I know that, but at the same time it goes both ways. If you construct an equation of great enough sophistication that nobody can actually tell what you did wrong, it becomes easier to attack the credibility of people who disagree with you. Which, again, is pretty much what happened with Reinhart and Rogoff's austerity study until somebody actually dug into the numbers and found them to be bullshit after all.

Uh, what? Where'd you pick this up?
From conversations with a friend of mine working in Fermilab, although I should clarify that this is less a problem with the theorists and more a problem with institutions that fund them (universities and government agencies, for example). This is where politics and the scientific method begins to clash, which is DEFINITELY a relationship that scientists are understandably uncomfortable talking about.

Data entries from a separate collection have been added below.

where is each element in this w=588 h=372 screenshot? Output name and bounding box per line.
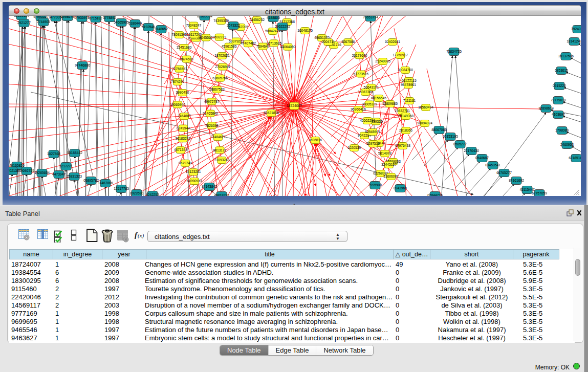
svg-text:1217271: 1217271 xyxy=(59,164,73,168)
svg-text:4471349: 4471349 xyxy=(174,148,187,151)
svg-text:39084700: 39084700 xyxy=(398,68,413,72)
svg-text:66156545: 66156545 xyxy=(371,96,386,100)
svg-text:84143842: 84143842 xyxy=(202,185,217,188)
svg-text:3573322: 3573322 xyxy=(227,24,240,27)
svg-text:84161692: 84161692 xyxy=(509,179,524,182)
svg-text:5297516: 5297516 xyxy=(366,142,380,145)
svg-text:9148652: 9148652 xyxy=(155,27,168,31)
svg-text:2004711: 2004711 xyxy=(322,40,335,43)
svg-text:26179640: 26179640 xyxy=(352,54,367,57)
svg-text:21456232: 21456232 xyxy=(249,18,265,21)
svg-text:32445107: 32445107 xyxy=(381,163,397,166)
svg-text:16048175: 16048175 xyxy=(297,29,313,32)
svg-text:98094024: 98094024 xyxy=(417,121,432,125)
svg-text:9702135: 9702135 xyxy=(9,169,19,172)
svg-text:71093248: 71093248 xyxy=(214,158,230,162)
svg-text:53521818: 53521818 xyxy=(264,111,279,115)
svg-text:5674680: 5674680 xyxy=(180,57,193,61)
svg-text:4473947: 4473947 xyxy=(52,172,66,176)
svg-text:32898614: 32898614 xyxy=(538,106,554,110)
svg-text:2018366: 2018366 xyxy=(399,128,412,132)
svg-text:12517785: 12517785 xyxy=(114,187,129,190)
svg-text:18724007: 18724007 xyxy=(287,104,302,107)
svg-text:27484677: 27484677 xyxy=(210,135,226,139)
svg-text:8267586: 8267586 xyxy=(341,40,355,43)
svg-text:02402681: 02402681 xyxy=(385,40,400,43)
svg-text:2921277: 2921277 xyxy=(17,21,31,25)
svg-text:0515220: 0515220 xyxy=(553,84,566,87)
svg-text:7111161: 7111161 xyxy=(403,99,416,102)
svg-text:3696816: 3696816 xyxy=(309,138,322,142)
svg-text:21249985: 21249985 xyxy=(375,59,390,63)
svg-text:17758917: 17758917 xyxy=(393,53,408,57)
svg-text:58867533: 58867533 xyxy=(209,87,225,91)
svg-text:85149368: 85149368 xyxy=(398,114,413,118)
svg-text:2995900: 2995900 xyxy=(368,183,382,187)
svg-text:62757059: 62757059 xyxy=(532,191,547,195)
svg-text:97746886: 97746886 xyxy=(75,63,90,67)
svg-text:26137506: 26137506 xyxy=(558,54,574,58)
svg-text:16560494: 16560494 xyxy=(418,105,433,109)
svg-text:71756551: 71756551 xyxy=(172,67,187,71)
svg-text:19065940: 19065940 xyxy=(170,103,185,106)
svg-text:7594647: 7594647 xyxy=(256,45,270,48)
svg-text:6853615: 6853615 xyxy=(555,69,568,72)
svg-text:5614978: 5614978 xyxy=(378,151,391,155)
svg-text:22170430: 22170430 xyxy=(464,149,479,152)
svg-text:45961586: 45961586 xyxy=(222,45,237,48)
svg-text:34123281: 34123281 xyxy=(186,170,201,173)
svg-text:8242253: 8242253 xyxy=(146,193,159,196)
svg-text:8613171: 8613171 xyxy=(213,148,226,152)
svg-text:0249947: 0249947 xyxy=(177,126,190,130)
svg-text:67976438: 67976438 xyxy=(395,144,410,147)
svg-text:1798089: 1798089 xyxy=(555,128,569,132)
svg-text:36713695: 36713695 xyxy=(266,41,281,45)
svg-text:0548687: 0548687 xyxy=(475,156,489,160)
svg-text:45502296: 45502296 xyxy=(360,119,375,122)
svg-text:4103697: 4103697 xyxy=(552,113,565,116)
svg-text:03450541: 03450541 xyxy=(485,163,500,167)
svg-text:15451680: 15451680 xyxy=(177,46,192,49)
svg-text:49818299: 49818299 xyxy=(214,193,229,196)
svg-text:88067065: 88067065 xyxy=(431,128,447,132)
svg-text:35523124: 35523124 xyxy=(14,16,29,17)
svg-text:25831323: 25831323 xyxy=(67,174,82,178)
svg-text:66765277: 66765277 xyxy=(496,171,512,174)
svg-text:64990913: 64990913 xyxy=(187,179,202,183)
svg-text:49972787: 49972787 xyxy=(204,100,220,103)
svg-text:7826398: 7826398 xyxy=(205,124,219,127)
svg-text:62185188: 62185188 xyxy=(569,156,581,160)
svg-text:07844736: 07844736 xyxy=(427,193,443,196)
svg-text:21465840: 21465840 xyxy=(203,112,218,115)
svg-text:72779010: 72779010 xyxy=(551,98,566,102)
svg-text:51606071: 51606071 xyxy=(383,174,399,178)
svg-text:4188805: 4188805 xyxy=(267,16,280,19)
svg-text:0943969: 0943969 xyxy=(394,186,407,190)
svg-text:18367365: 18367365 xyxy=(358,90,373,94)
svg-text:5192546: 5192546 xyxy=(142,25,155,29)
svg-text:52545991: 52545991 xyxy=(365,130,380,134)
svg-text:11467866: 11467866 xyxy=(98,181,113,185)
svg-text:8922680: 8922680 xyxy=(130,191,143,195)
svg-text:07935978: 07935978 xyxy=(74,16,90,19)
svg-text:0679740: 0679740 xyxy=(179,161,192,165)
svg-text:54665905: 54665905 xyxy=(114,20,129,24)
svg-text:45115447: 45115447 xyxy=(519,188,535,191)
svg-text:39005329: 39005329 xyxy=(362,102,377,106)
svg-text:29622292: 29622292 xyxy=(275,25,290,28)
svg-text:7464887: 7464887 xyxy=(178,114,191,118)
svg-text:74395339: 74395339 xyxy=(213,19,229,23)
svg-text:8692221: 8692221 xyxy=(213,35,226,39)
svg-text:7874296: 7874296 xyxy=(171,80,184,83)
svg-text:63605766: 63605766 xyxy=(212,76,228,80)
svg-text:0585277: 0585277 xyxy=(453,142,467,146)
svg-text:(x): (x) xyxy=(138,232,144,239)
svg-text:1027868: 1027868 xyxy=(47,152,60,156)
svg-text:55188442: 55188442 xyxy=(67,151,82,155)
svg-text:3924075: 3924075 xyxy=(571,27,581,31)
svg-text:73834735: 73834735 xyxy=(446,50,462,53)
svg-text:0715182: 0715182 xyxy=(89,16,102,20)
svg-text:3778892: 3778892 xyxy=(103,16,116,19)
svg-text:5186449: 5186449 xyxy=(128,21,142,25)
svg-text:27028951: 27028951 xyxy=(215,65,230,69)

There's plenty of us thinking about modifications and extensions to the theory of relativity because of the wealth of observational data in particle physics and cosmology telling us that something's not quite right with regards to the cosmological constant and high-energy behavior of gravity.
I know, and I'm familiar with a lot of them too. MY personal bias (call it a pet theory) is that Einstein's interpretation of the implications of Lorentz contractions introduced some potentially unwarranted conclusions and there is actually no need to extend the theory beyond Minkowski spacetime. I think that General Relativity would work a lot better if a way could be found to systematically apply Lortentz transformations to a curved spacetime -- say, Minkowsky spacetime with a noticeable curve -- at which point the distinction between special and general relativity disappears.

I'm a particle physicist
I'm a skeptical asshat who reads too much. Pleased to meet you!
Then there's one area I've worked in: that of the application of renormalization group. RG allows the constants of a quantum field theory to become subject to an energy scale, and allows us to vary said constants and study how the phenomenology of the system is affected by this.

Applying it to gravity, you can treat the theory of general relativity as an effective field theory and allow G and lambda to vary from the Planck era. This is quite interesting as some work by Percacci indicates that we could get inflation, reheating and the cosmological constant for "free" rather than through the introduction of new, unknown scalar fields.
I'll update my reading list for the weekend. Thanks for the tip!